Лидия Петровна была русалкой. Единственной на весь Ташкент. О ее существовании почти никто не знал. Причиной были подводный образ жизни и природная скромность. В Ташкент Лидия попала почти ребенком, в огромной бочке с рыбой. Рыбу везли поездом в Туркестанский край для размножения и дальнейшего рыболовства. Вода в бочке была теплой и вонючей, Лидию мутило. Она обмахивалась веером из водорослей, нервно шевелила хвостом и ждала, когда этот кошмар кончится. Приехали, открыли бочку. Вместе с рыбой Лидия вывалилась в канал. «Смотрите, профессор, русалка. Она могла съесть всю нашу рыбу». – «Русалки, коллега, питаются планктоном», – возразил профессор и поправил пенсне.

Так началась жизнь Лидии Петровны вдали от родных среднерусских рек и озер. Эти реки и озера, богатые илом, икрой и русоволосыми утопленниками, иногда наполняли ее сны. Реальная же ее жизнь была связана с каналами Ташкента. Жила в основном в Анхоре[17]; летом наблюдала за прыгающими в воду детьми, зимой любовалась ленивым кружением снега. Когда комсомольцы вырыли яму, напрудили в нее воды и назвали в честь себя Комсомольским озером, перебралась туда. Днем сидела в самом глубоком месте, ночью выползала петь на луну и пугать молоденьких милиционеров.

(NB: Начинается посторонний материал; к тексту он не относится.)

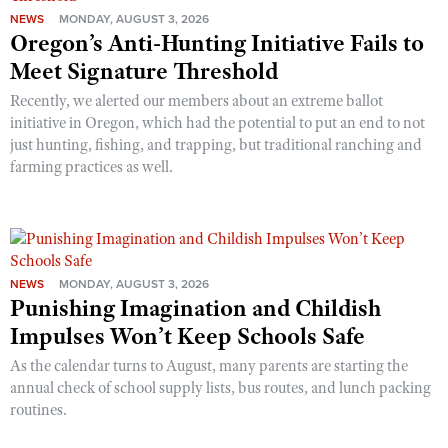
NEWS
MONDAY, AUGUST 3, 2026
Oregon’s Anti-Hunting Initiative Fails to
Meet Signature Threshold
Recently, we alerted our members about an extreme ballot
initiative in Oregon, which had the potential to put an end to not
just hunting, fishing, and trapping, but traditional ranching and
farming practices as well.
NEWS
MONDAY, AUGUST 3, 2026
Punishing Imagination and Childish
Impulses Won’t Keep Schools Safe
As the calendar turns to August, many parents are starting the
annual check of school supply lists, bus routes, and lunch packing
routines.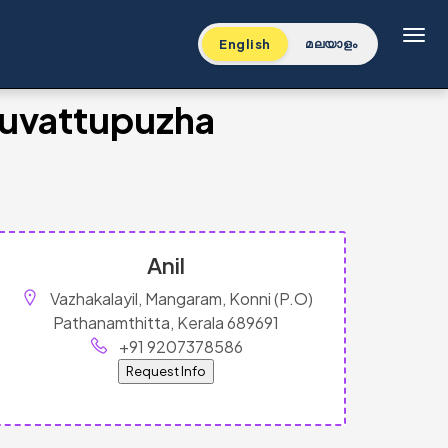
Toggl
English
മലയാളം
Muvattupuzha
Anil
Vazhakalayil, Mangaram, Konni (P.O)
Pathanamthitta, Kerala 689691
+91 9207378586
Request Info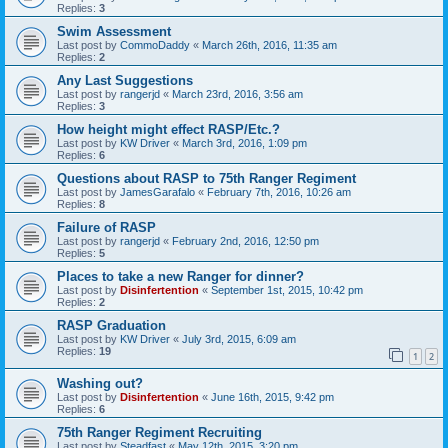
Replies:
3
Swim Assessment
Last post by
CommoDaddy
«
March 26th, 2016, 11:35 am
Replies:
2
Any Last Suggestions
Last post by
rangerjd
«
March 23rd, 2016, 3:56 am
Replies:
3
How height might effect RASP/Etc.?
Last post by
KW Driver
«
March 3rd, 2016, 1:09 pm
Replies:
6
Questions about RASP to 75th Ranger Regiment
Last post by
JamesGarafalo
«
February 7th, 2016, 10:26 am
Replies:
8
Failure of RASP
Last post by
rangerjd
«
February 2nd, 2016, 12:50 pm
Replies:
5
Places to take a new Ranger for dinner?
Last post by
Disinfertention
«
September 1st, 2015, 10:42 pm
Replies:
2
RASP Graduation
Last post by
KW Driver
«
July 3rd, 2015, 6:09 am
Replies:
19
1
2
Washing out?
Last post by
Disinfertention
«
June 16th, 2015, 9:42 pm
Replies:
6
75th Ranger Regiment Recruiting
Last post by
Steadfast
«
May 12th, 2015, 3:20 pm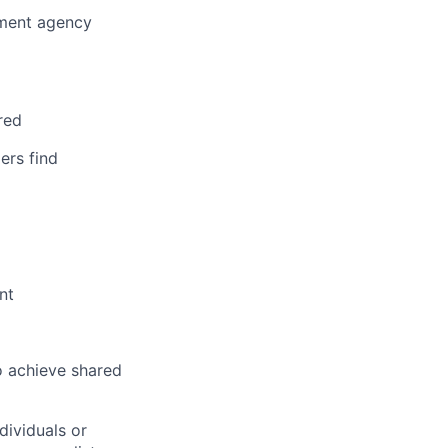
nment agency
red
ers find
nt
o achieve shared
dividuals or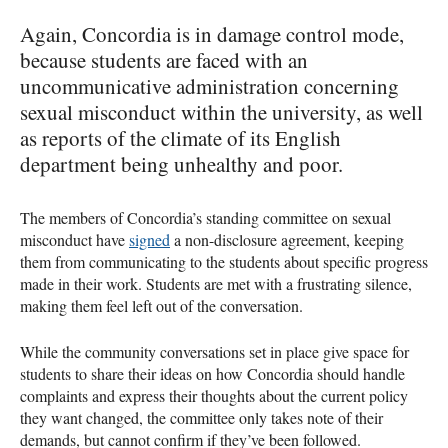
Again, Concordia is in damage control mode,
because students are faced with an
uncommunicative administration concerning
sexual misconduct within the university, as well
as reports of the climate of its English
department being unhealthy and poor.
The members of Concordia’s standing committee on sexual
misconduct have
signed
a non-disclosure agreement, keeping
them from communicating to the students about specific progress
made in their work. Students are met with a frustrating silence,
making them feel left out of the conversation.
While the community conversations set in place give space for
students to share their ideas on how Concordia should handle
complaints and express their thoughts about the current policy
they want changed, the committee only takes note of their
demands, but cannot confirm if they’ve been followed.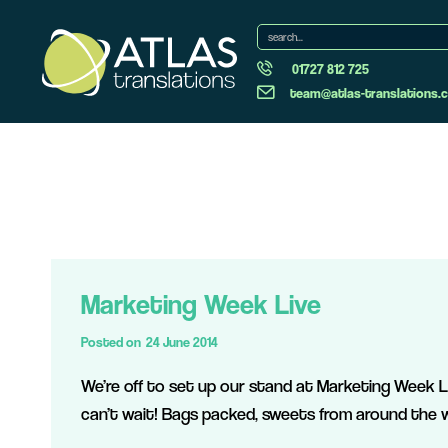
01727 812 725
team@atlas-translations.c
Marketing Week Live
Posted on
24 June 2014
We’re off to set up our stand at Marketing Week Li
can’t wait! Bags packed, sweets from around the w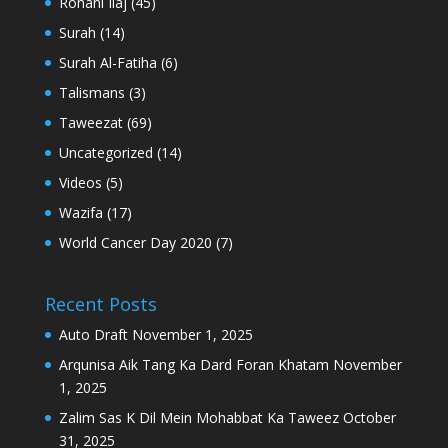
Rohani Ilaj
(45)
Surah
(14)
Surah Al-Fatiha
(6)
Talismans
(3)
Taweezat
(69)
Uncategorized
(14)
Videos
(5)
Wazifa
(17)
World Cancer Day 2020
(7)
Recent Posts
Auto Draft
November 1, 2025
Arqunisa Aik Tang Ka Dard Foran Khatam
November
1, 2025
Zalim Sas K Dil Mein Mohabbat Ka Taweez
October
31, 2025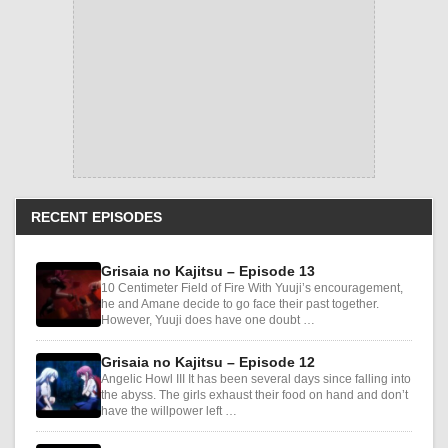
RECENT EPISODES
Grisaia no Kajitsu – Episode 13
10 Centimeter Field of Fire With Yuuji’s encouragement,
he and Amane decide to go face their past together.
However, Yuuji does have one doubt …
Grisaia no Kajitsu – Episode 12
Angelic Howl III It has been several days since falling into
the abyss. The girls exhaust their food on hand and don’t
have the willpower left …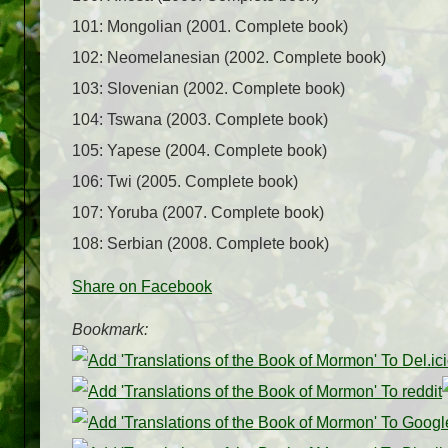
101: Mongolian (2001. Complete book)
102: Neomelanesian (2002. Complete book)
103: Slovenian (2002. Complete book)
104: Tswana (2003. Complete book)
105: Yapese (2004. Complete book)
106: Twi (2005. Complete book)
107: Yoruba (2007. Complete book)
108: Serbian (2008. Complete book)
Share on Facebook
Bookmark: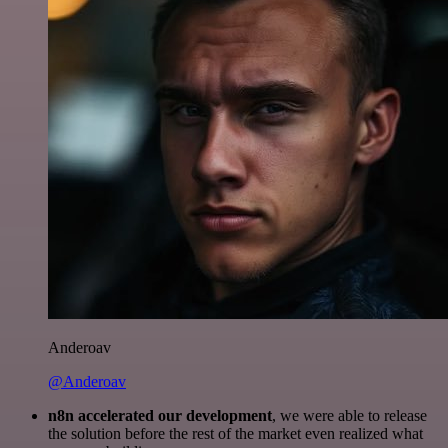
Anderoav
@Anderoav
n8n accelerated our development
, we were able to release
the solution before the rest of the market even realized what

Иногда из озера выпускали воду, чтобы прибраться на дне. Это становилось для Лидии кошмаром. С годами она раздобрела и самостоятельно перебраться в Анхор уже не могла; сидела в кустах, прикрыв грудь обломком весла. В таком виде она была замечена юными пионерами, Эдиком и Ринатиком. «Русалка!» – воскликнули пионеры. «Как вам не стыдно, дети, верить в такое суеверие! – слегка в нос сказала Лидия Петровна. – Русалок не бывает». – «А вы кто тогда такая?» – «Я – первая в Ташкенте женщина-аквалангист. А это мое снаряжение». И показала на хвост. Ребята согласились перенести сексапильную женщину-аквалангиста в Анхор. По дороге задавали ей вопросы. «А какой вы нации?», «А почему вы без лифчика?» По нации Лидия Петровна оказалась метиска, а про лифчик строго сказала, что если много будут знать, скоро подохнут.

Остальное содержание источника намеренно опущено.